U.K. Business Secretary Vince Cable, who came close to losing his job in 2010 after he was secretly recorded discussing News Corp.’s bid for British Sky Broadcasting Group Plc, pledged not to offer any view on the proposed merger between BAE Systems Plc and European Aeronautic, Defence and Space Co.
“I have views obviously, and I know the companies concerned,” Cable said in an interview yesterday at his Liberal Democrat party’s conference in Brighton on England’s south coast. “But for reasons which you will very well understand, I may well be asked to make a ruling on the takeover or merger depending on how it occurs, and I have a quasi-judicial role in those contexts, so it would be completely wrong to express a view for or against.”
Cable’s 2010 remark that he’d “declared war” on News Corp. Chairman Rupert Murdoch, made to two newspaper reporters he believed were constituents at a private meeting in his London electoral district, led to him being stripped of responsibility for deciding if the BSkyB bid should be allowed to go ahead. The then culture secretary, Jeremy Hunt, was given the job. Hunt was himself criticized by the opposition Labour Party for previous expressions of support for News Corp., which abandoned the takeover last year.

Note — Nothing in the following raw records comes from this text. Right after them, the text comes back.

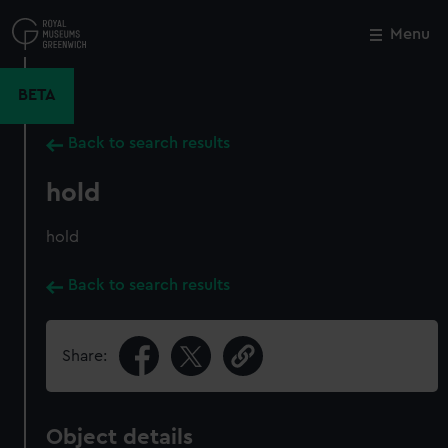
Skip
to
Menu
Close
M
main
content
BETA
Back to search results
hold
hold
Back to search results
Share:
Object details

The business secretary’s department manages the U.K.’s “golden share” in BAE, which gives it an effective veto over any change of ownership. Cable could also be called upon to decide whether to refer the deal to the Competition Commission, as he was with News Corp.
“Obviously government has an interest in this, that’s perfectly clear, because there’s a lot of national-security issues involved and there’s also major employment issues involved,” Cable said. “I acknowledge the importance of that, but I’m not passing a judgment on the proposal. It hasn’t actually been crystallized yet.”